The Winner's Kiss Page 12
He lay in a heap at her feet, his temple bleeding. Kestrel fumbled with the key, her breath loud, gasping. It wasn’t until she moved to set the key into the gate that she thought of the possibility that it was the wrong key, that she had been tricked, or Verex had, or the senator.
Horror spiked through her. But the key went in smoothly and it turned, making no more sound than a knife in butter.
A giddy rush. Her heart soaring in her chest. Her ribs spread wide with relief. A laughing breath.

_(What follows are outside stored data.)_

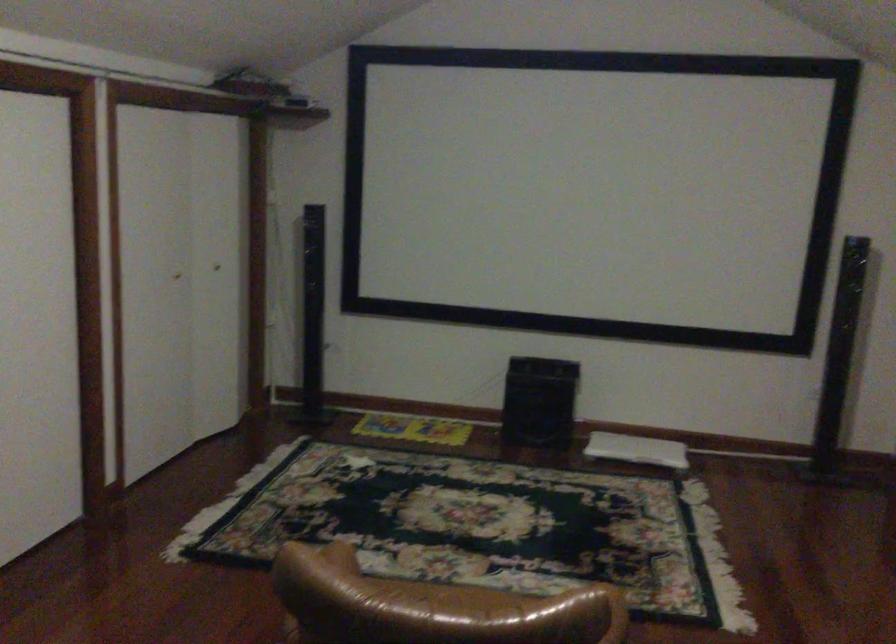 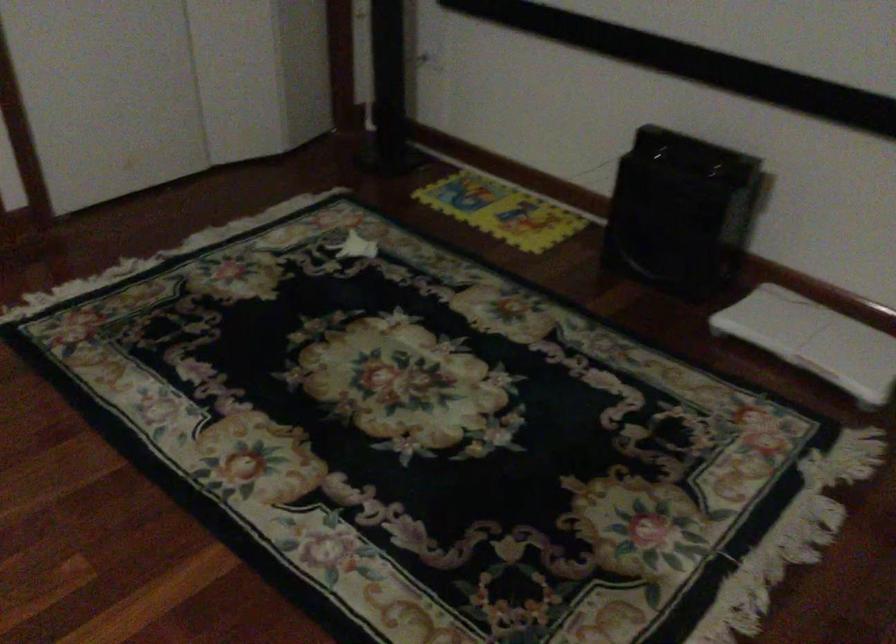 Locate, in the second image, the point that corresponds to (651,444) in the first image.

(814, 339) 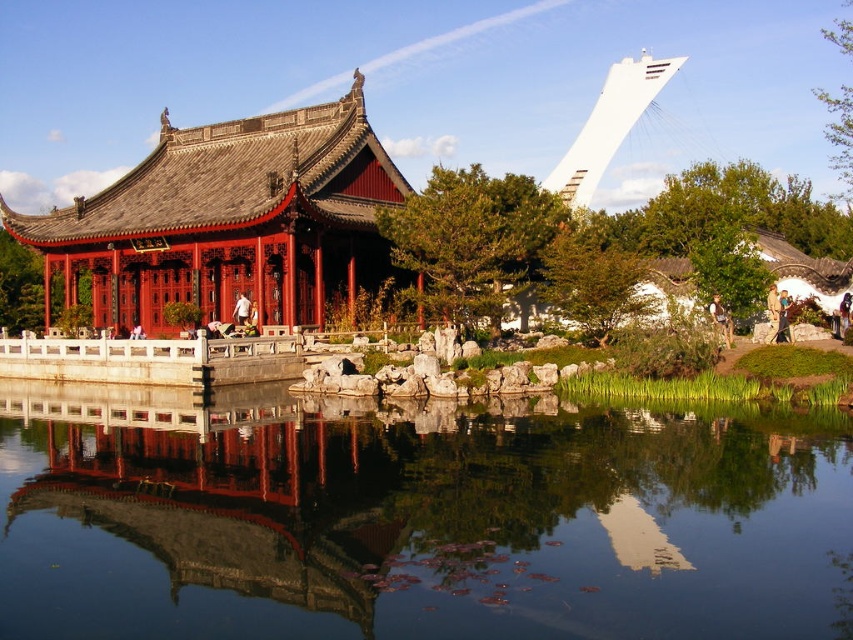 You are an architect designing a new garden layout. You need to place a small statue between the transparent glass water at center and the matte red wood palace at left. Based on their sizes, where should the statue be placed to ensure it doesn

The transparent glass water at center occupies less space than the matte red wood palace at left, so the statue should be placed closer to the transparent glass water at center to balance the layout.

You are a visitor standing in the garden and want to take a photo of the matte red wood palace at left without any obstructions. Is the transparent glass water at center blocking your view of the palace?

The transparent glass water at center is in front of the matte red wood palace at left, so it might obstruct the view depending on the angle and clarity of the water. However, since the water is described as transparent glass, it may allow a clear view through it to the palace behind. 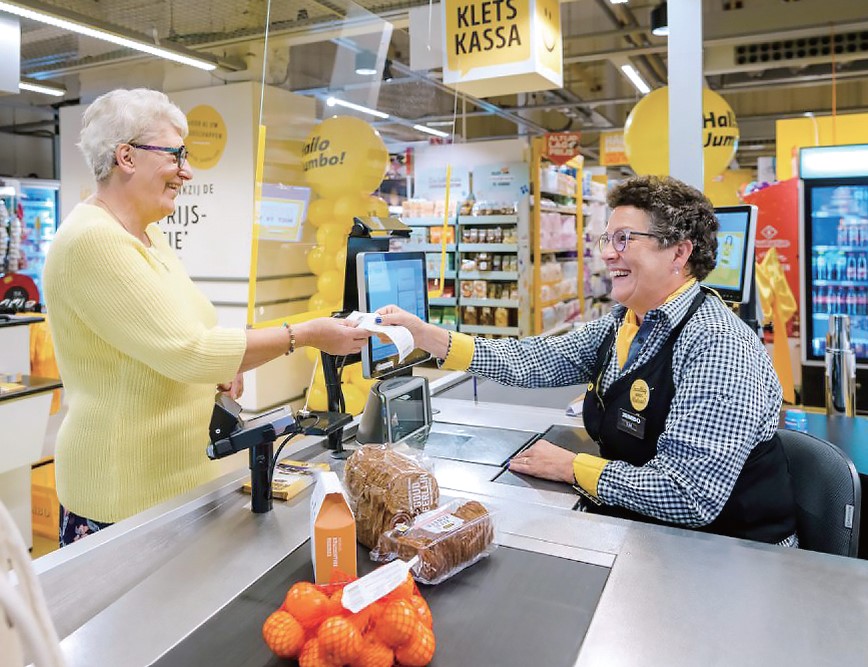 The width and height of the screenshot is (868, 667). I want to click on lights, so click(159, 53), click(356, 107), click(42, 89), click(632, 85). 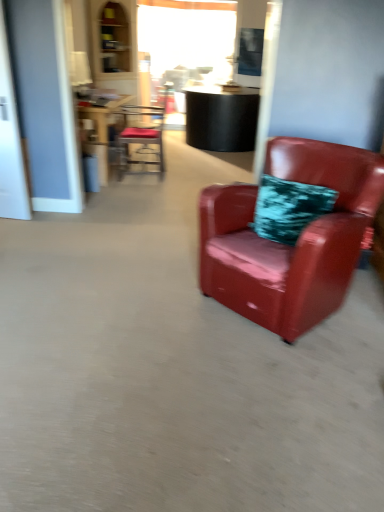 The image size is (384, 512). Find the location of `vacant area in front of glossy leather armchair at right, which is the 2th chair in left-to-right order`. vacant area in front of glossy leather armchair at right, which is the 2th chair in left-to-right order is located at coordinates (277, 383). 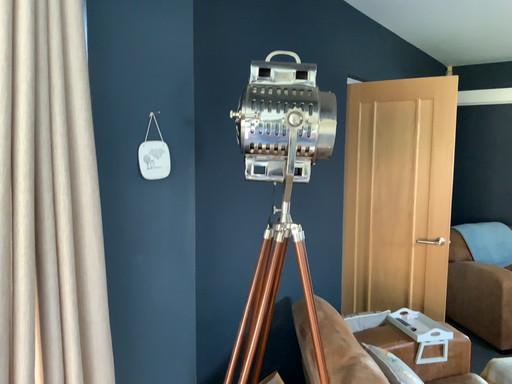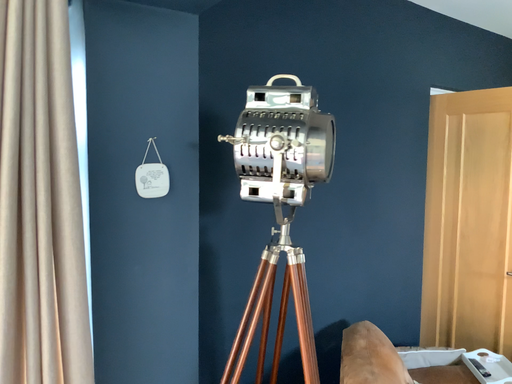 Question: How did the camera likely rotate when shooting the video?

Choices:
 (A) rotated left
 (B) rotated right

Answer: (A) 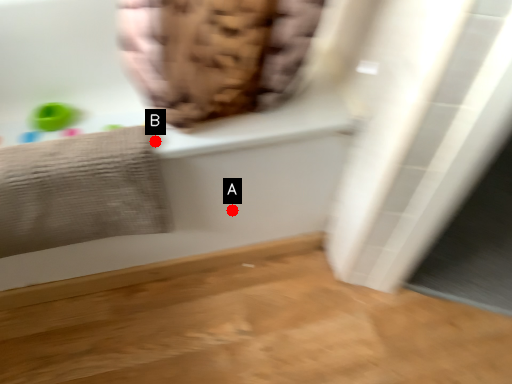 Question: Two points are circled on the image, labeled by A and B beside each circle. Which point is closer to the camera taking this photo?

Choices:
 (A) A is closer
 (B) B is closer

Answer: (B) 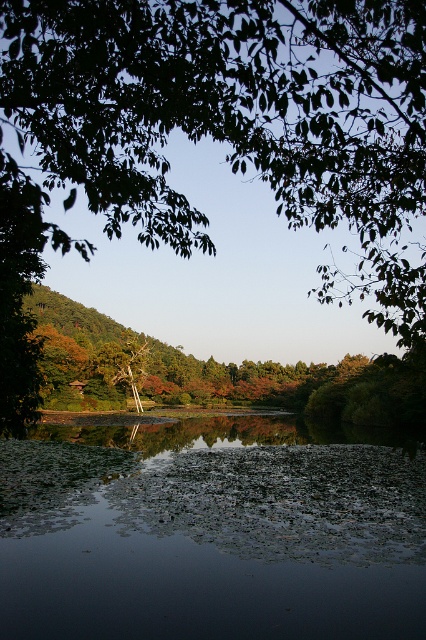 Is green leafy tree at upper center shorter than smooth brown tree trunk at center?

No, green leafy tree at upper center is not shorter than smooth brown tree trunk at center.

Where is `green leafy tree at upper center`? This screenshot has height=640, width=426. green leafy tree at upper center is located at coordinates (236, 118).

Between point (333, 196) and point (97, 358), which one is positioned behind?

The point (97, 358) is behind.

At what (x,y) coordinates should I click in order to perform the action: click on green leafy tree at upper center. Please return your answer as a coordinate pair (x, y). Image resolution: width=426 pixels, height=640 pixels. Looking at the image, I should click on (236, 118).

Is green leafy tree at upper center smaller than green leafy river at center?

No.

Can you confirm if green leafy tree at upper center is positioned below green leafy river at center?

No.

The image size is (426, 640). Find the location of `green leafy tree at upper center`. green leafy tree at upper center is located at coordinates (x=236, y=118).

The image size is (426, 640). I want to click on green leafy river at center, so click(x=210, y=534).

Can you confirm if green leafy river at center is thinner than smooth brown tree trunk at center?

No.

Is point (374, 609) positioned in front of point (106, 348)?

Yes.

The image size is (426, 640). I want to click on green leafy river at center, so [x=210, y=534]. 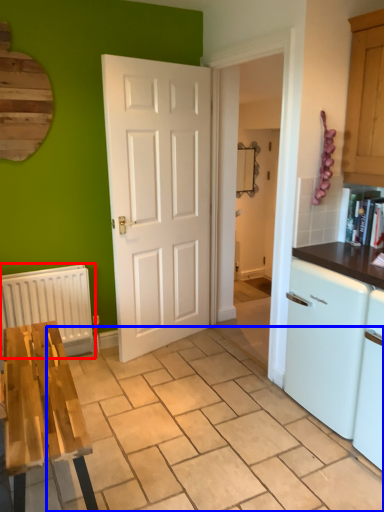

She pushed the gate open. She slipped out onto the tundra, stealthy at first, then running as fast as a deer.
She was free.
Her foot plunged into a puddle. The ground was soggy, the vegetation short and shrubby. Little cover. Nowhere to hide. She was too exposed. Her breath rasped. Her heart faltered. Her legs were hot and thick and slow.
Then: horses.
A sob of fear burst past her lips. She heard them behind her. Fanned out wide. Galloping. A hunt.
A shout. She’d been seen.
Little rabbit, little fox.
Run.
She fled. She couldn’t really see where she was going, couldn’t look back. Gasps tore at her throat. She stumbled, nearly fell, forced herself forward. She heard the horses stop and that was worse, because the guards must be dismounting now, they were close, and she didn’t want to know this. It could not be over.
But someone caught her from behind. Pitched her down. She screamed against the wet earth.
She was dragged back inside the prison gate. She refused to walk. They pulled her through the mud and then finally carried her.
As on her first day in the camp, she was brought before the silver-braided woman. A thin purple welt cut across the woman’s throat. Kestrel should have killed her. She should have locked all the women prisoners in their cells. Her escape had been too quickly discovered. She hadn’t had enough of a head start. Yet another mistake.
“I told you that if you behaved, no one would hurt you,” the woman said. She unhooked the whip from her belt.
“No.” Kestrel shrank. “Please. I won’t do it again.”
“I know you won’t.” The woman shook the looped whip. It snapped out loose at her thigh.
“That makes no sense.” Kestrel’s voice got threaded and high. “I won’t be able to work if you do that.”
“Not at first. But afterward I think you’ll work much better.”
“No. Please. Why punish me if I won’t remember it? I won’t, I’ll be just like the other prisoners, I’ll forget it, I’ll forget every thing.”
“You’ll remember long enough.”
Kestrel twisted wildly, but hands were already opening the back of her dress, she was being turned around, pushed up against the gate, tied to the bars. The wind whispered across her bare back.
I have been whipped before, she heard the memory of Arin’s voice. Did you think I couldn’t bear the punishment for being caught?
Kestrel strained against her bonds, terrified.
“Princess,” said the guard behind her.
Kestrel’s muscles went tight. Her shoulders hunched. She couldn’t breathe.
“Every new prisoner shines with a little light,” the guard said. “Your light happens to shine brighter. It’s best for everyone if it goes out.”
Kestrel pressed her forehead against the bars. She stared at the tundra. Her breath was coming again now. Hard and fast.
There was a sharp, whistling sound like a bird taking off.
The whip came down. It carved into her. Something wet ran down her ribs.
She wasn’t brave. She could hear herself as it continued. She wasn’t anything she recognized.
It used to be that Kestrel would treasure the memory of Arin singing to her. She’d worry that she’d somehow forget it. The sliding low notes. The sweet intervals, or the way he’d sustain a long line, and how she loved the sound of him taking a breath as much as she did the way he could hold a musical phrase aloft until it ended exactly where it should.
But after the guards untied her from the gate, when her back was on fire and she couldn’t walk and her bones were a trembling liquid, she looked at the cup in the woman’s hand. Kestrel reached for it. She begged to drink.
The cup was set to her lips. She caught the silvery scent of the nighttime drug. The thought of becoming just like the other prisoners no longer seemed so bad.
It would be a blessing to forget.
After all, what was there to remember?
Someone she never could have had. Friends dead or gone. A father who did not love her.
The cup tipped. Water ran over her tongue, cool and delicious. She forgot the pain, forgot where she was, forgot who she’d been, forgot that she had ever been afraid of forgetting.